* _THE TASK_: Count the lines below that include "topbar". Only the number should be given.

* _Document understanding data_:
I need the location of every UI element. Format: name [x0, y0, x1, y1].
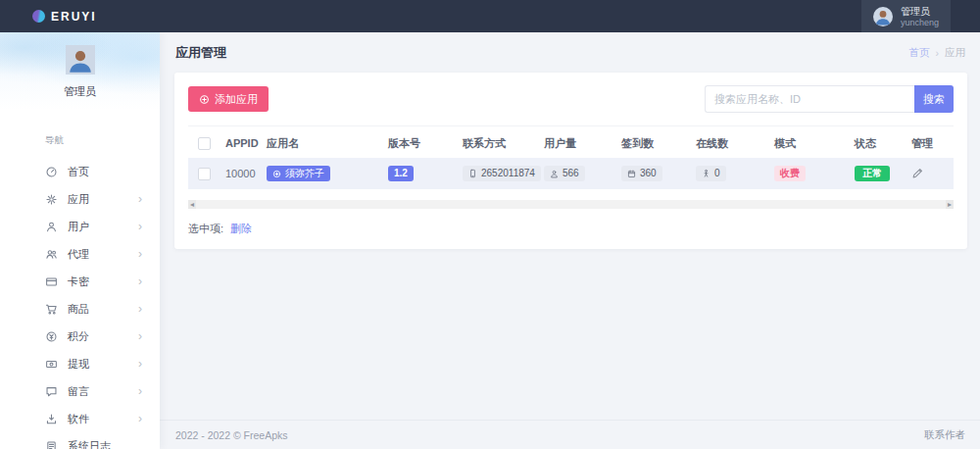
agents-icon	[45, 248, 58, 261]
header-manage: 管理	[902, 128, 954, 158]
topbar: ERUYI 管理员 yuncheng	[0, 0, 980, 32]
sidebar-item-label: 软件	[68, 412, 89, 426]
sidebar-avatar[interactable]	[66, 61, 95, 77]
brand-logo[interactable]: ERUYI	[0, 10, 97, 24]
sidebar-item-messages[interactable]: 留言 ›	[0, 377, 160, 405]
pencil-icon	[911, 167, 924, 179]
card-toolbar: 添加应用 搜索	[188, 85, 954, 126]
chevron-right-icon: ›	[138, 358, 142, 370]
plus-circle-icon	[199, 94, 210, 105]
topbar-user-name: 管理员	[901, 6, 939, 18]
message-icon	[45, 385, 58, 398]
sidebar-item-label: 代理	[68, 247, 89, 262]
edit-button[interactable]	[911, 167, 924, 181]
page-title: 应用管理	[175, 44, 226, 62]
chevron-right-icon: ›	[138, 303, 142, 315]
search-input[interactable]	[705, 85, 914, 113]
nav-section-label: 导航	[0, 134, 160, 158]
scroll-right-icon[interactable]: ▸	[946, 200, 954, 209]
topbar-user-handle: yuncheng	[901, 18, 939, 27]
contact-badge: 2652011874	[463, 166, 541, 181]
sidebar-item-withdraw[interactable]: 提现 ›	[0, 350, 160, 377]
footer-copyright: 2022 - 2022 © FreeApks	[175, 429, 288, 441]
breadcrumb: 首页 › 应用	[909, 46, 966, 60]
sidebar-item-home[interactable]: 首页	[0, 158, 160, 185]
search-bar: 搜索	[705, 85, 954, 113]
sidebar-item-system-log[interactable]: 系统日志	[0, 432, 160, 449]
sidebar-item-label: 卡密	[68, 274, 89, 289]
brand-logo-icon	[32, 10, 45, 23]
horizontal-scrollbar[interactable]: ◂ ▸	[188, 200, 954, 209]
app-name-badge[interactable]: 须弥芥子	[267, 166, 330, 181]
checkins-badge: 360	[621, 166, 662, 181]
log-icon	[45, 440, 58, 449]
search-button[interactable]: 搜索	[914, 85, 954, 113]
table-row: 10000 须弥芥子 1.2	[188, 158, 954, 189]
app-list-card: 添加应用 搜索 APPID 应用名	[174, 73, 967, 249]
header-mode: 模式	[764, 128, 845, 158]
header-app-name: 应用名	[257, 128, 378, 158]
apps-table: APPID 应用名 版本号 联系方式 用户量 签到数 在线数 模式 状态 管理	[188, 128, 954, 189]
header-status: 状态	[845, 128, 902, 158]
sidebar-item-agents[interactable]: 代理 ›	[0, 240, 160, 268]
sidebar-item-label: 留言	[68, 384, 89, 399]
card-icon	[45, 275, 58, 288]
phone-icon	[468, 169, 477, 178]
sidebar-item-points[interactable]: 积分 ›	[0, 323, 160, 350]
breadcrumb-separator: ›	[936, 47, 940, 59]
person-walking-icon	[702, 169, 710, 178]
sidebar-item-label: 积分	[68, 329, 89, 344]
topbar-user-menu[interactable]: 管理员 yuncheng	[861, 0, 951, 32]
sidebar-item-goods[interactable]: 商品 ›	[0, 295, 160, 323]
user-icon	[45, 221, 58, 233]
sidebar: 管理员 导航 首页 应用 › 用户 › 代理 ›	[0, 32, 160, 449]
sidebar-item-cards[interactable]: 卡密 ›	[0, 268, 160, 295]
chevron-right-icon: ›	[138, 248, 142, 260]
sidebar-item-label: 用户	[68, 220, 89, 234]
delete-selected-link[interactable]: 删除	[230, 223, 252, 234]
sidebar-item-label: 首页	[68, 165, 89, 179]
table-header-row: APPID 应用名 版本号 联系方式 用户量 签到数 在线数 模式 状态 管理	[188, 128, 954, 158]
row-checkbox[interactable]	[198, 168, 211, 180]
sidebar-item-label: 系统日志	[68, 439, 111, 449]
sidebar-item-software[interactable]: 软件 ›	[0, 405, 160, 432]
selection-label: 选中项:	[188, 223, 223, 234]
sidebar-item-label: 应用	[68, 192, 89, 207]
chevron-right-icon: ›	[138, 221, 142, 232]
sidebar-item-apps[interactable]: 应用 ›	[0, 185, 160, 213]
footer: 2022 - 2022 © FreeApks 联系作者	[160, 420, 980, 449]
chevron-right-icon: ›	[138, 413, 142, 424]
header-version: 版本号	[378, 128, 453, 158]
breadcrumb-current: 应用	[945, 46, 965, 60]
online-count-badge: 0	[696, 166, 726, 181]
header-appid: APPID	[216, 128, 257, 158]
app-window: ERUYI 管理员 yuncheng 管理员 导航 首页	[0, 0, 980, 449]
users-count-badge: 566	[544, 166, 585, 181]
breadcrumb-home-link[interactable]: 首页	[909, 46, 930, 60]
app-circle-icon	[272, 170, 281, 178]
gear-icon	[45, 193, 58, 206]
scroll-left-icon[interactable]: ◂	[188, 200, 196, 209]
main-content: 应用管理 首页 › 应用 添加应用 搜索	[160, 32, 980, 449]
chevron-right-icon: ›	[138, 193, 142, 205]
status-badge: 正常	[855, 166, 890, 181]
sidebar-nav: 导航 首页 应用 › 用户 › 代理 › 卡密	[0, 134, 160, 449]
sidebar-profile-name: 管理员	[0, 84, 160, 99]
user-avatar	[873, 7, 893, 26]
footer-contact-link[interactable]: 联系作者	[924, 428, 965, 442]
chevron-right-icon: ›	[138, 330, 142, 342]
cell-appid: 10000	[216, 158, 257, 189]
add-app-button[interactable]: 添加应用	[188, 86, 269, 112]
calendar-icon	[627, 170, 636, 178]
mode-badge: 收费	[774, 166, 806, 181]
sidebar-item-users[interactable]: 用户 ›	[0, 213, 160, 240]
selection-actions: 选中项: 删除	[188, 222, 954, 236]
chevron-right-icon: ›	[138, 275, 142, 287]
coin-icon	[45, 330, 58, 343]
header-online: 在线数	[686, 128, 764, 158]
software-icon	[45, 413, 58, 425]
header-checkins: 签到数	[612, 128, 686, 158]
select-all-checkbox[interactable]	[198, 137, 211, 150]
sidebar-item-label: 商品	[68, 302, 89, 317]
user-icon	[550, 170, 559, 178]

* _ANSWER TO THIS PROBLEM_: 4